━━━ The data

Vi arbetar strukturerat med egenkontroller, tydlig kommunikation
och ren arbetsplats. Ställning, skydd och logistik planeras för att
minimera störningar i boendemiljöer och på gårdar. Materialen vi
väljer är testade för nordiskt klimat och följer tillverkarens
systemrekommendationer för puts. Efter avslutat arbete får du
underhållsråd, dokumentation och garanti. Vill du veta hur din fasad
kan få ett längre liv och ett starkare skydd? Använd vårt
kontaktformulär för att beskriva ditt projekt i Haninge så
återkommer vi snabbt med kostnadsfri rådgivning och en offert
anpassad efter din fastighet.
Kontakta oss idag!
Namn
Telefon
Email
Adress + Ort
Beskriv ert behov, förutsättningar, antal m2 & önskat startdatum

━━━━━━

§ **Exercise**
Of the lines in the data, report each one containing the string "skydd".

§ **Response area**
och ren arbetsplats. Ställning, skydd och logistik planeras för att
kan få ett längre liv och ett starkare skydd? Använd vårt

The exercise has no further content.